Niestety, ostatni wykład bardzo zawiódł uczestników konferencji. Miał on dotyczyć zmian klimatycznych i jego wpływu na pszczoły, i chociaż prowadzący podał informacje dotyczące wzrostu masy zielonej lasów w wyniku wzrostu dwutlenku węgla w atmosferze (zjawisko to jest wykorzystywane np. w szklarniach i nazywa się dokarmianiem za pomocą CO2. Pamięta się wtedy o dostarczaniu dodatkowych partii azotu do systemu korzeniowego, którego w naturze często brakuje), to nie wspomniał, że w ostatecznym rozrachunku powiększające się obszary pustynne będą wypierały rośliny pożytkowe, a susze ograniczą rozwój flory. Większe rośliny potrzebują również większej ilości wody, której brakuje już teraz w wielu rejonach świata, w tym w Polsce. Następnie prowadzący stwierdził, że według jego wiedzy pszczoły nie ucierpią w wyniku zmian klimatu – nie dowiedzieliśmy się jednak dlaczego, gdyż nie dostarczył argumentów. Wykładowca wspomniał jedynie o zwiększeniu bazy pożytkowej, ale nie wiadomo właściwie, jaki mechanizm miałby ją zapewnić.

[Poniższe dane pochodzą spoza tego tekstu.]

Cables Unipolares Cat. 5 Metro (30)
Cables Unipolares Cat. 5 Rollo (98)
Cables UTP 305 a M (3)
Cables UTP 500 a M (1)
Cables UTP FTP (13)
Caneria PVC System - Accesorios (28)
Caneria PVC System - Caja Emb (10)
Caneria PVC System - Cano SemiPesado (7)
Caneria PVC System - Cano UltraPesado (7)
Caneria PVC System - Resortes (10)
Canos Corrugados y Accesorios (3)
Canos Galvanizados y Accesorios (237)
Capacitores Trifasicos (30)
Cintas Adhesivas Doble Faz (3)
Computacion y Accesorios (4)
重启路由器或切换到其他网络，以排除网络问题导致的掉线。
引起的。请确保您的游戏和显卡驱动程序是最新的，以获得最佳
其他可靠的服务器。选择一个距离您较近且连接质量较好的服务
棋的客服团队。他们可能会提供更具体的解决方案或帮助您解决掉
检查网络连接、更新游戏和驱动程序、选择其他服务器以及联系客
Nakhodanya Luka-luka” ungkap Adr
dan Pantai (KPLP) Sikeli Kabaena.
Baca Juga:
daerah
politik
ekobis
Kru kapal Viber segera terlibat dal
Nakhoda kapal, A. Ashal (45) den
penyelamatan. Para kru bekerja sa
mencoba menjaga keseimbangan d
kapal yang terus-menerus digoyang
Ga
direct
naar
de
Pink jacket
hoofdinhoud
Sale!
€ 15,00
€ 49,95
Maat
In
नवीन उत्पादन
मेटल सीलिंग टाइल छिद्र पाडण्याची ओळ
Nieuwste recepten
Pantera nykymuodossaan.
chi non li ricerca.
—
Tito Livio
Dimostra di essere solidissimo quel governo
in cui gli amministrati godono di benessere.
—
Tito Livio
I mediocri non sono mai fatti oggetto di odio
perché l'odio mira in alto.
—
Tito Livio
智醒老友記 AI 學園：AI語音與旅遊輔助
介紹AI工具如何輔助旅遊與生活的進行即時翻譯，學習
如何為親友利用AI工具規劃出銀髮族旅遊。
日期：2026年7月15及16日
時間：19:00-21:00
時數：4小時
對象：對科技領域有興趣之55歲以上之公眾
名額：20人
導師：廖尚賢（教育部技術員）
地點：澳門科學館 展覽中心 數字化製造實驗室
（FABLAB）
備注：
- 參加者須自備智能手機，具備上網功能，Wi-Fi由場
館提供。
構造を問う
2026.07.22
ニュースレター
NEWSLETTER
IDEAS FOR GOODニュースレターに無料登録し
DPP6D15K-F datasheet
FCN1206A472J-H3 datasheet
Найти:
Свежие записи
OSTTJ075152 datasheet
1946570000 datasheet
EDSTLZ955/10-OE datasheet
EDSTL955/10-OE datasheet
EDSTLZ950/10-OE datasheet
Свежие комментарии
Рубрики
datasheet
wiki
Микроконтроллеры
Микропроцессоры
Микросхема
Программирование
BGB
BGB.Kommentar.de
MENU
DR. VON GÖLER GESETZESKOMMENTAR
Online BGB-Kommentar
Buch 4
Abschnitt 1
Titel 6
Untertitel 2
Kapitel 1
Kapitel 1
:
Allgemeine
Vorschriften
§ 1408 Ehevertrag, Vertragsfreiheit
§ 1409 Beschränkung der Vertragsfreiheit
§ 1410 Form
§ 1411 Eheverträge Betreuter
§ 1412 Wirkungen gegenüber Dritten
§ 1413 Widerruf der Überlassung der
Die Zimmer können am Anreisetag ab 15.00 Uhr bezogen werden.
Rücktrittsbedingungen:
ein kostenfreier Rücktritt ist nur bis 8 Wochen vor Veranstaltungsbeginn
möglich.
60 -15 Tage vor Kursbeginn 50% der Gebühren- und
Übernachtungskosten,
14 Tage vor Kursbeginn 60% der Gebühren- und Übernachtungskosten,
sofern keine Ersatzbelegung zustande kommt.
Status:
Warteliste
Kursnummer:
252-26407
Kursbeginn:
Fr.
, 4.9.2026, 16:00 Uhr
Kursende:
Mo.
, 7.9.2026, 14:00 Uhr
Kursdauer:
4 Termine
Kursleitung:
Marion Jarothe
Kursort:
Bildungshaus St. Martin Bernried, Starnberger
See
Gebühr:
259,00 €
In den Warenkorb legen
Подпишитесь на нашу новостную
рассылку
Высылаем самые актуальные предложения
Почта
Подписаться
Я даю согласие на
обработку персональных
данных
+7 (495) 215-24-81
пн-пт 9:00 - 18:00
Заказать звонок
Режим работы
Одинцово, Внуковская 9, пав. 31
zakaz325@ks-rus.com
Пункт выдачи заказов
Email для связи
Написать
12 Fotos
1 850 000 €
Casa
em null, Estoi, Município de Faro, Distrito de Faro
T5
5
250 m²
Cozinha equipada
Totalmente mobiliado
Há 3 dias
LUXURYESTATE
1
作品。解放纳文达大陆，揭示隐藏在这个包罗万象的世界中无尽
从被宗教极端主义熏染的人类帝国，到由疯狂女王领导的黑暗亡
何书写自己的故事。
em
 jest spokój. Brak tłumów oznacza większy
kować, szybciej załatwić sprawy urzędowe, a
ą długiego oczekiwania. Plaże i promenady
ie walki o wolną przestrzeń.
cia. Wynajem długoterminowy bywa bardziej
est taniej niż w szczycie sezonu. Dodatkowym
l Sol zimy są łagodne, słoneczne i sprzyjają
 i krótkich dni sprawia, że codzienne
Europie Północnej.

Szkoda, że zagadnienie nie zostało potraktowane dokładniej – ocieplenie klimatu to bardzo ważny temat, który jest bardzo złożony i zawiera w sobie wiele czynników wartych omówienia. W epoce denializmu powinien być potraktowany rzetelniej.
Podsumowanie
Bardzo żałujemy, że koronawirus przerwał konferencję, ponieważ większość wykładów była świetnie poprowadzona i niosła dużą wartość merytoryczną. W dodatku po sycących intelektualnie wykładach, na każdego uczestnika czekał sycący ciało posiłek, a następnie zwiedzanie Cieszyna z przewodnikiem, co było bardzo ciekawym urozmaiceniem.
Mamy nadzieję, że w następnym roku spotkamy się na 58 Naukowej Konferencji Pszczelarskiej – tym razem bez przeszkód!